===== DATA SHOWN
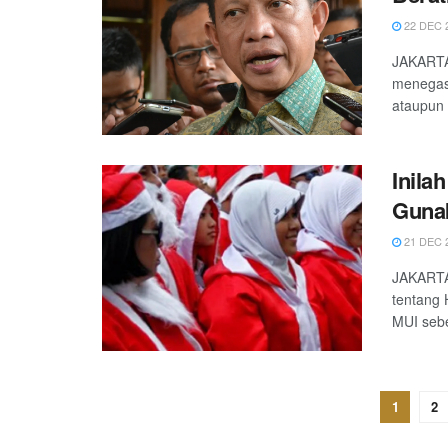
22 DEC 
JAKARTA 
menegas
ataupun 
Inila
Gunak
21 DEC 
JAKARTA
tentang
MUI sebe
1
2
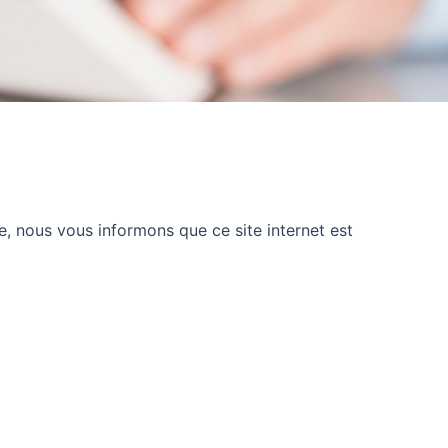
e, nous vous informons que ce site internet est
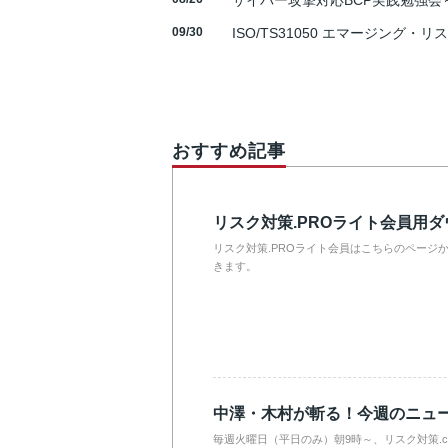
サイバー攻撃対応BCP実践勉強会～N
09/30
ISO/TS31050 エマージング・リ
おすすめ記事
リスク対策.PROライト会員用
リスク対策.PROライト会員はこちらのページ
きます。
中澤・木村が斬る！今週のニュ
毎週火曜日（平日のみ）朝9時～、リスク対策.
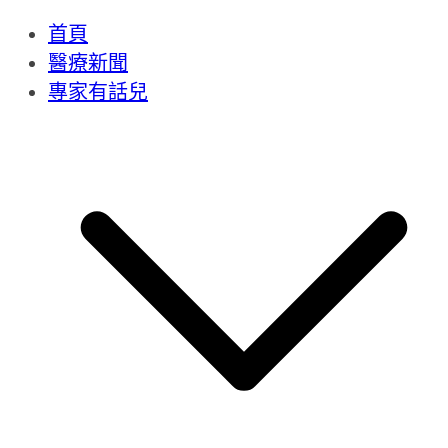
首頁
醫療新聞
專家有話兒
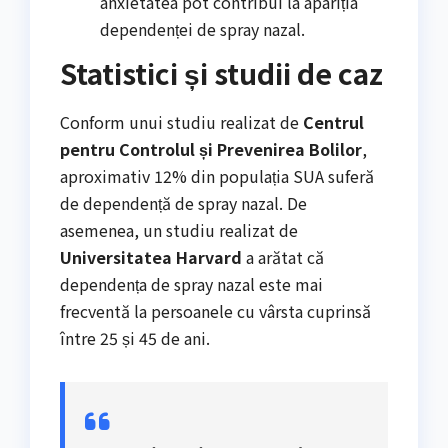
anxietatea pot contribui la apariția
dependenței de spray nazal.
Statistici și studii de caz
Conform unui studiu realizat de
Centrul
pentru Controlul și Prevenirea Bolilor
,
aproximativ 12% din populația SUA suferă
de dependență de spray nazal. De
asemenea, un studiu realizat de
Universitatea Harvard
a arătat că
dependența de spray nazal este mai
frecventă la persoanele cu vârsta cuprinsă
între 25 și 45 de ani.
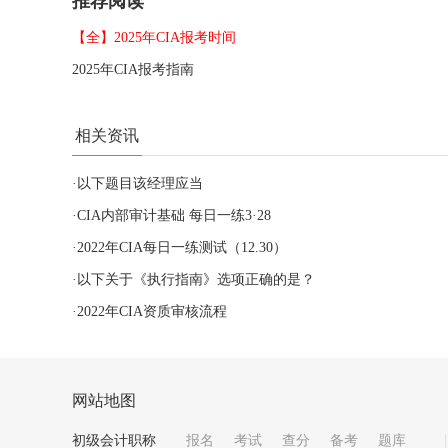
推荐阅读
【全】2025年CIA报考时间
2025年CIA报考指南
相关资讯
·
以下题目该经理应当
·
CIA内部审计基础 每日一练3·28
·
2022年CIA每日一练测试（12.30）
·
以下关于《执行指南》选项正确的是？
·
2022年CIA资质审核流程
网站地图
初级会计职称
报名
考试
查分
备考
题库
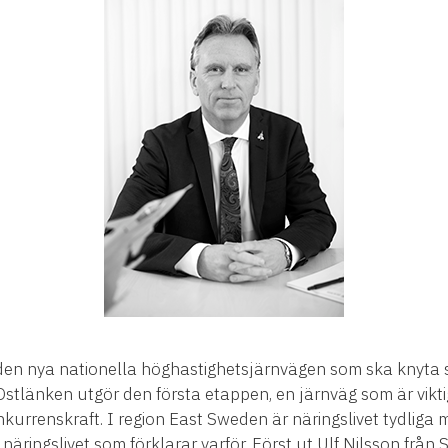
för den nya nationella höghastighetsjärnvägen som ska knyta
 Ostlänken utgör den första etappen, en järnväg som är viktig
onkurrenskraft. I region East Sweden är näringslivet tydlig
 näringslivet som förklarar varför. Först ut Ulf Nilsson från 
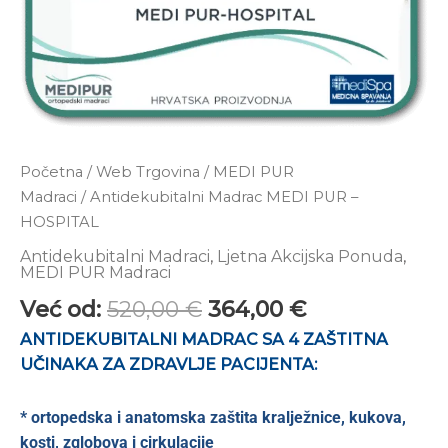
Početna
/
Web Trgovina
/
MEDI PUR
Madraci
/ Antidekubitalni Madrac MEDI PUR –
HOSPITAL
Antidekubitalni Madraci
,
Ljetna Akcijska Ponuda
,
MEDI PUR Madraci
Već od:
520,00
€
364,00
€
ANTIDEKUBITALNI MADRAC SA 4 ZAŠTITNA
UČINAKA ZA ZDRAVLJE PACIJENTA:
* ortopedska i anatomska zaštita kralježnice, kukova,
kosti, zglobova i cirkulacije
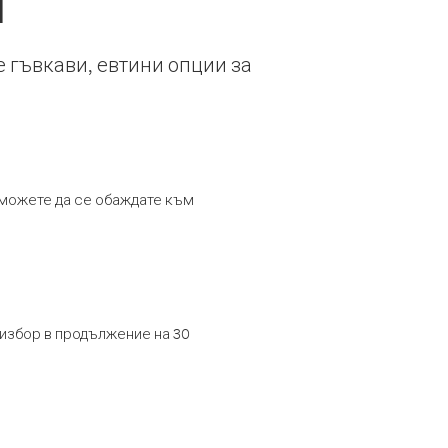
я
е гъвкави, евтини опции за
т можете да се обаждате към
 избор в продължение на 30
==========
» WHAT IS REQUIRED: Restate the data word for word while omitting each picture.

» EXERCISE SOLUTION:
22 DEC 
JAKARTA 
menegas
ataupun 
Inila
Gunak
21 DEC 
JAKARTA
tentang
MUI sebe
1
2
e, nous vous informons que ce site internet est
サイバー攻撃対応BCP実践勉強会～N
09/30
ISO/TS31050 エマージング・リ
おすすめ記事
リスク対策.PROライト会員用
リスク対策.PROライト会員はこちらのページ
きます。
中澤・木村が斬る！今週のニュ
毎週火曜日（平日のみ）朝9時～、リスク対策.
首頁
醫療新聞
專家有話兒
anxietatea pot contribui la apariția
dependenței de spray nazal.
Statistici și studii de caz
Conform unui studiu realizat de
Centrul
pentru Controlul și Prevenirea Bolilor
,
aproximativ 12% din populația SUA suferă
de dependență de spray nazal. De
asemenea, un studiu realizat de
Universitatea Harvard
a arătat că
dependența de spray nazal este mai
frecventă la persoanele cu vârsta cuprinsă
între 25 și 45 de ani.
推荐阅读
【全】2025年CIA报考时间
2025年CIA报考指南
相关资讯
·
以下题目该经理应当
·
CIA内部审计基础 每日一练3·28
·
2022年CIA每日一练测试（12.30）
·
以下关于《执行指南》选项正确的是？
·
2022年CIA资质审核流程
网站地图
初级会计职称
报名
考试
查分
备考
题库
för den nya nationella höghastighetsjärnvägen som ska knyta
 Ostlänken utgör den första etappen, en järnväg som är viktig
onkurrenskraft. I region East Sweden är näringslivet tydlig
 näringslivet som förklarar varför. Först ut Ulf Nilsson från 
Početna
/
Web Trgovina
/
MEDI PUR
Madraci
/ Antidekubitalni Madrac MEDI PUR –
HOSPITAL
Antidekubitalni Madraci
,
Ljetna Akcijska Ponuda
,
MEDI PUR Madraci
Već od:
520,00
€
364,00
€
ANTIDEKUBITALNI MADRAC SA 4 ZAŠTITNA
UČINAKA ZA ZDRAVLJE PACIJENTA:
* ortopedska i anatomska zaštita kralježnice, kukova,
kosti, zglobova i cirkulacije
я
е гъвкави, евтини опции за
т можете да се обаждате към
 избор в продължение на 30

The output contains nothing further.